The fourth floor of the MCLI is home to the Surgical Skills Laboratory, a partnership with the Southern Illinois University School of Medicine. Here, residents and physicians learn and practice cutting-edge techniques. “There is a degree of recruitment in healthcare. An organization is only as good as the providers. People carefully consider the facilities when choosing where they’re going to work and learn,“ says Bosche. “Memorial Health System made a big investment in state-of-the-art audio/video and simulation technology, and it integrates the entire MCLI. So a team of doctors can be performing a surgical procedure on the fourth floor, while 300 people watch in high-definition in the first-floor conference room. After, they can break into discussion groups and review in the second-floor technology classrooms.”        

According to Allbritton, about 20 percent of the education taking place daily at the MCLI is academic, 15 percent is community health initiatives and the balance is ongoing training for staff, creating a continuous cycle of learning.


The MCLI provides a safe environment for physicians to refine skills and develop new protocols. With hundreds of people using the MCLI on a daily basis, long-lasting durability is important.

Within the casework, the design team used best practices to specify non-porous, durable and cleanable materials. Then Ruder applied his expertise to further refine. “We listen to what our client wants to accomplish, then add value so they get the best product,” says Ruder. “On this job, we built frameless boxes out of water-resistant exterior-grade particleboard and custom laid it up with Thermally-Fused Laminate (TFL).

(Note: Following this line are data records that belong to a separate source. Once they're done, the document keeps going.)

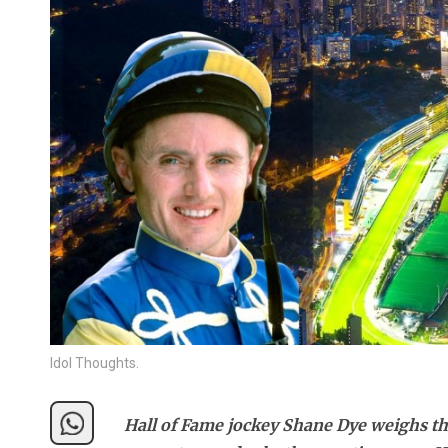
Idol Thoughts.
Hall of Fame jockey Shane Dye weighs th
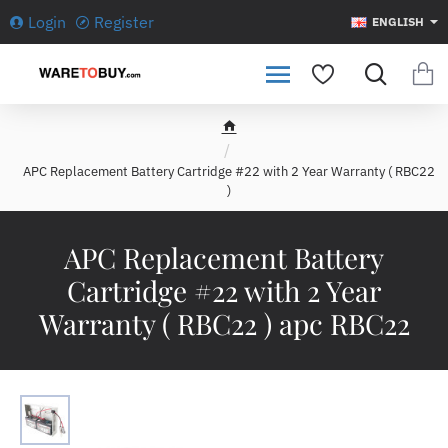
Login
Register
ENGLISH
h
o
APC Replacement Battery Cartridge #22 with 2 Year Warranty ( RBC22
m
)
e
APC Replacement Battery
Cartridge #22 with 2 Year
Warranty ( RBC22 ) apc RBC22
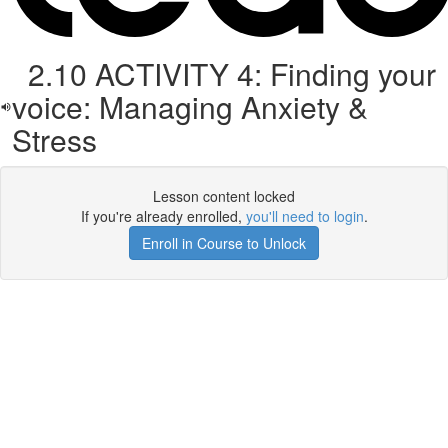
2.10 ACTIVITY 4: Finding your
voice: Managing Anxiety &
Stress
Lesson content locked
If you're already enrolled,
you'll need to login
.
Enroll in Course to Unlock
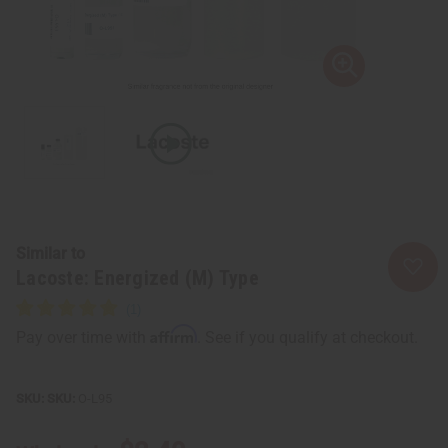
Similar to
Lacoste: Energized (M) Type
Affirm
Pay over time with
. See if you qualify at checkout.
SKU:
O-L95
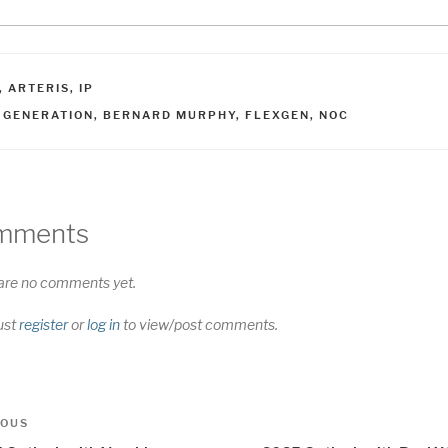
ATEGORIES
,
ARTERIS
,
IP
AGS
I GENERATION
,
BERNARD MURPHY
,
FLEXGEN
,
NOC
mments
are no comments yet.
ust
register
or
log in
to view/post comments.
t
us
IOUS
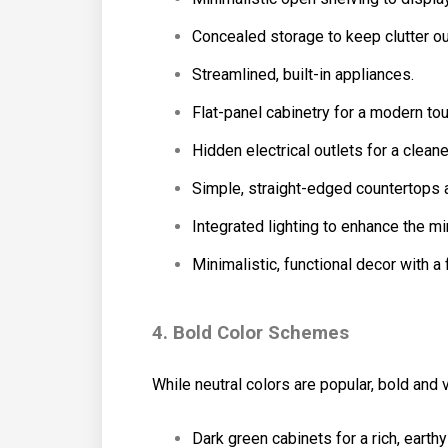
Concealed storage to keep clutter out
Streamlined, built-in appliances.
Flat-panel cabinetry for a modern tou
Hidden electrical outlets for a clean
Simple, straight-edged countertops
Integrated lighting to enhance the mi
Minimalistic, functional decor with a 
4. Bold Color Schemes
While neutral colors are popular, bold and
Dark green cabinets for a rich, earthy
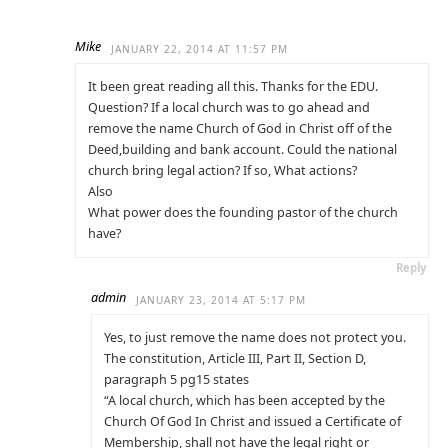
Mike
JANUARY 22, 2014 AT 11:57 PM
It been great reading all this. Thanks for the EDU.
Question? If a local church was to go ahead and
remove the name Church of God in Christ off of the
Deed,building and bank account. Could the national
church bring legal action? If so, What actions?
Also
What power does the founding pastor of the church
have?
Reply
admin
JANUARY 23, 2014 AT 5:17 PM
Yes, to just remove the name does not protect you.
The constitution, Article III, Part II, Section D,
paragraph 5 pg15 states
“A local church, which has been accepted by the
Church Of God In Christ and issued a Certificate of
Membership, shall not have the legal right or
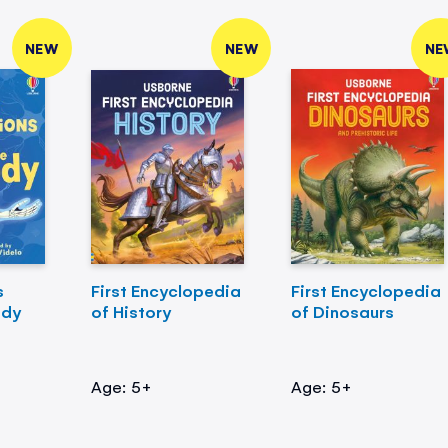
NEW
NEW
NE
s
First Encyclopedia
First Encyclopedia
ody
of History
of Dinosaurs
Age: 5+
Age: 5+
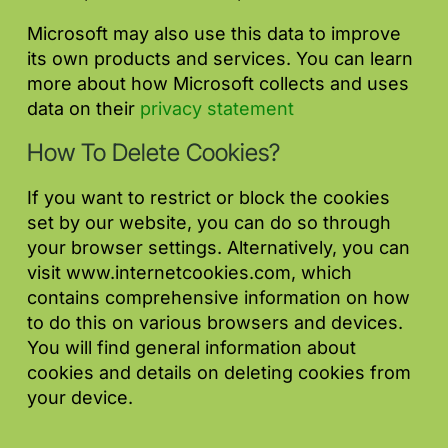
Microsoft may also use this data to improve
its own products and services. You can learn
more about how Microsoft collects and uses
data on their
privacy statement
How To Delete Cookies?
If you want to restrict or block the cookies
set by our website, you can do so through
your browser settings. Alternatively, you can
visit www.internetcookies.com, which
contains comprehensive information on how
to do this on various browsers and devices.
You will find general information about
cookies and details on deleting cookies from
your device.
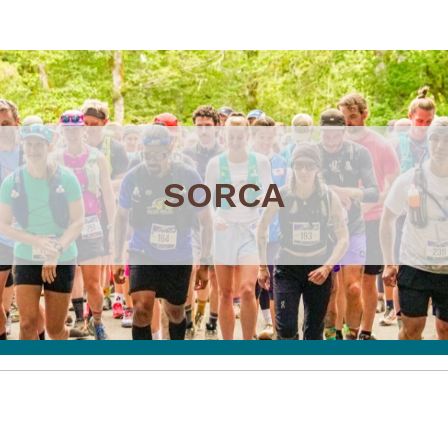
SORCA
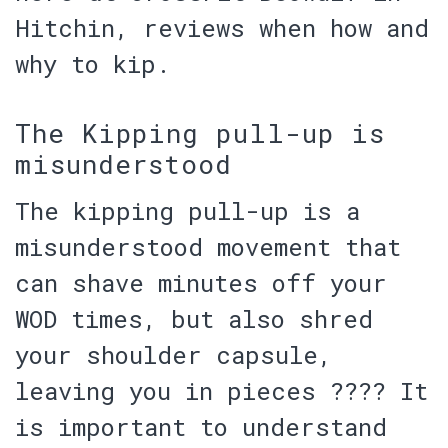
Hitchin, reviews when how and
why to kip.
The Kipping pull-up is
misunderstood
The kipping pull-up is a
misunderstood movement that
can shave minutes off your
WOD times, but also shred
your shoulder capsule,
leaving you in pieces ???? It
is important to understand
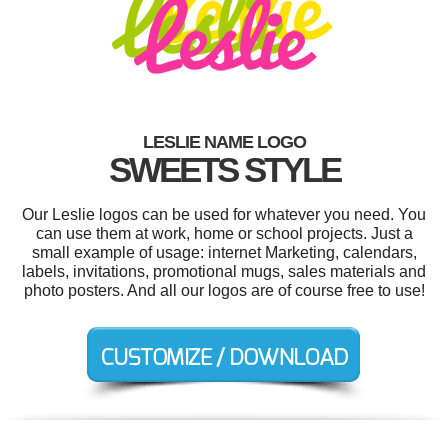
LESLIE NAME LOGO
SWEETS STYLE
Our Leslie logos can be used for whatever you need. You
can use them at work, home or school projects. Just a
small example of usage: internet Marketing, calendars,
labels, invitations, promotional mugs, sales materials and
photo posters. And all our logos are of course free to use!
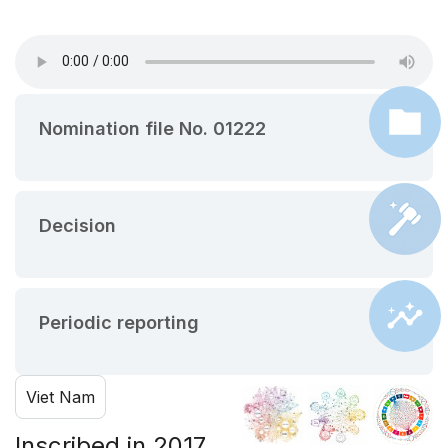
Nomination file No. 01222
Decision
Periodic reporting
Viet Nam
Inscribed in 2017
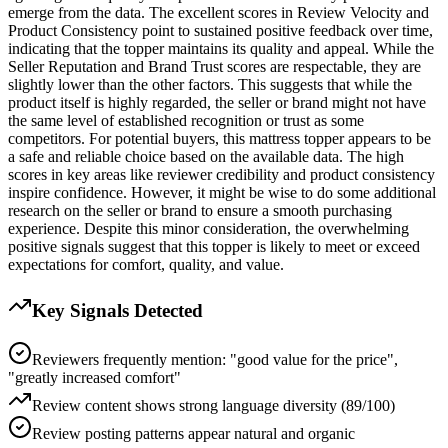
emerge from the data. The excellent scores in Review Velocity and
Product Consistency point to sustained positive feedback over time,
indicating that the topper maintains its quality and appeal. While the
Seller Reputation and Brand Trust scores are respectable, they are
slightly lower than the other factors. This suggests that while the
product itself is highly regarded, the seller or brand might not have
the same level of established recognition or trust as some
competitors. For potential buyers, this mattress topper appears to be
a safe and reliable choice based on the available data. The high
scores in key areas like reviewer credibility and product consistency
inspire confidence. However, it might be wise to do some additional
research on the seller or brand to ensure a smooth purchasing
experience. Despite this minor consideration, the overwhelming
positive signals suggest that this topper is likely to meet or exceed
expectations for comfort, quality, and value.
Key Signals Detected
Reviewers frequently mention: "good value for the price",
"greatly increased comfort"
Review content shows strong language diversity (89/100)
Review posting patterns appear natural and organic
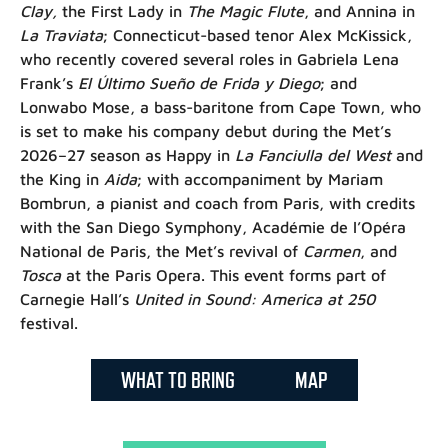
Clay,
the First Lady in
The Magic Flute
, and Annina in
La Traviata
; Connecticut-based tenor Alex McKissick,
who recently covered several roles in Gabriela Lena
Frank’s
El Último Sueño de Frida y Diego
; and
Lonwabo Mose, a bass-baritone from Cape Town, who
is set to make his company debut during the Met’s
2026–27 season as Happy in
La Fanciulla del West
and
the King in
Aida
; with accompaniment by Mariam
Bombrun, a pianist and coach from Paris, with credits
with the San Diego Symphony, Académie de l’Opéra
National de Paris, the Met’s revival of
Carmen
, and
Tosca
at the Paris Opera. This event forms part of
Carnegie Hall’s
United in Sound: America at 250
festival.
WHAT TO BRING
MAP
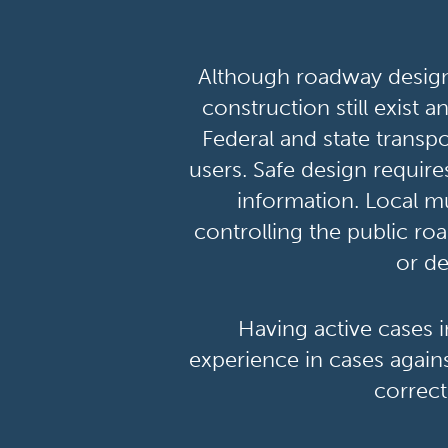
Although roadway design 
construction still exist 
Federal and state transpo
users. Safe design require
information. Local mu
controlling the public roa
or de
Having active cases 
experience in cases agains
correct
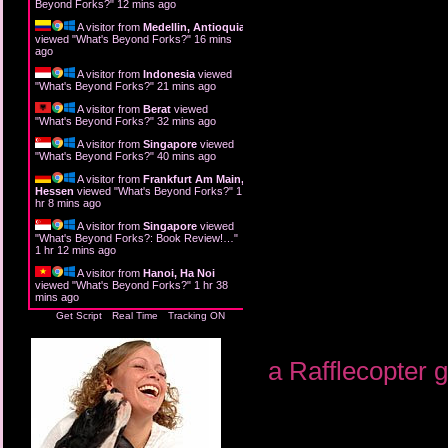
Beyond Forks?
"
12 mins ago
A visitor from
Medellin, Antioquia
viewed "
What's Beyond Forks?
"
16 mins
ago
A visitor from
Indonesia
viewed
"
What's Beyond Forks?
"
21 mins ago
A visitor from
Berat
viewed
"
What's Beyond Forks?
"
32 mins ago
A visitor from
Singapore
viewed
"
What's Beyond Forks?
"
40 mins ago
A visitor from
Frankfurt Am Main,
Hessen
viewed "
What's Beyond Forks?
"
1
hr 8 mins ago
A visitor from
Singapore
viewed
"
What's Beyond Forks?: Book Review!…
"
1 hr 12 mins ago
A visitor from
Hanoi, Ha Noi
viewed "
What's Beyond Forks?
"
1 hr 38
mins ago
Get Script
Real Time
Tracking ON
a Rafflecopter 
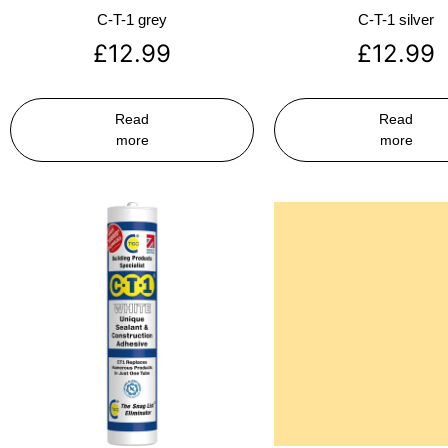
C-T-1 grey
C-T-1 silver
£
12.99
£
12.99
Read
Read
more
more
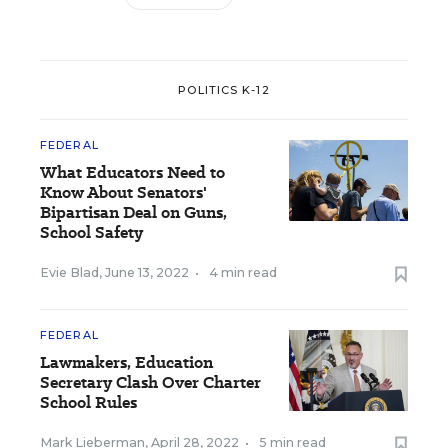
POLITICS K-12
FEDERAL
What Educators Need to
Know About Senators'
Bipartisan Deal on Guns,
School Safety
Evie Blad
,
June 13, 2022
•
4 min read
FEDERAL
Lawmakers, Education
Secretary Clash Over Charter
School Rules
Mark Lieberman
,
April 28, 2022
•
5 min read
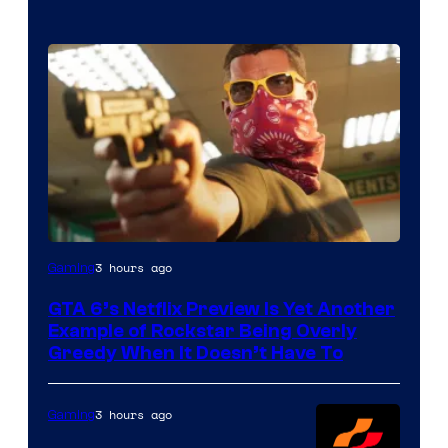
Courtesy
3 hours ago
Gaming
of
GTA 6’s Netflix Preview Is Yet Another
Rockstar
Example of Rockstar Being Overly
Games
Greedy When It Doesn’t Have To
3 hours ago
Gaming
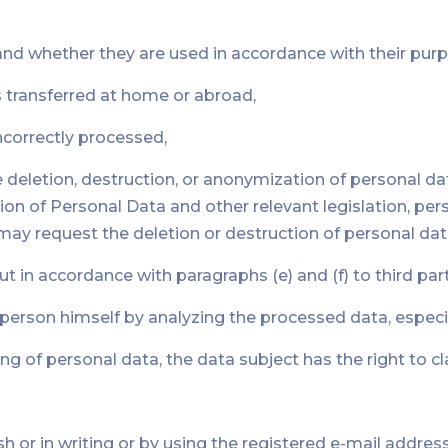
and whether they are used in accordance with their pur
s transferred at home or abroad,
incorrectly processed,
he deletion, destruction, or anonymization of personal d
n of Personal Data and other relevant legislation, pers
ay request the deletion or destruction of personal dat
ut in accordance with paragraphs (e) and (f) to third part
e person himself by analyzing the processed data, espe
ng of personal data, the data subject has the right to 
h or in writing or by using the registered e-mail address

There are a lot of sinks in healthcare. This way a leak or spill won’t deteriorate the cabinet. We put HPL inside of the cabinet fronts; as well as on the outside to have balanced sheets that don’t warp. With Wilsonart's Coordinated Surfaces, the TFL and HPL designs match exactly. We use 3-millimeter Edgebanding and screw everything together in addition to doweling, which mechanically reinforces the edges and joints.” These methods are so effective that Ruder, who has never had to advertise, has had clients call a decade after installation to update the look by switching out the countertops, while keeping the original casework.

“We invested heavily in this project in part to educate, attract top talent and foster the development of forefront medical protocol,” says Allbritton. “But more important, better trained professionals who are more sensitive, more skilled and less likely to make mistakes provide the best possible care to patients.”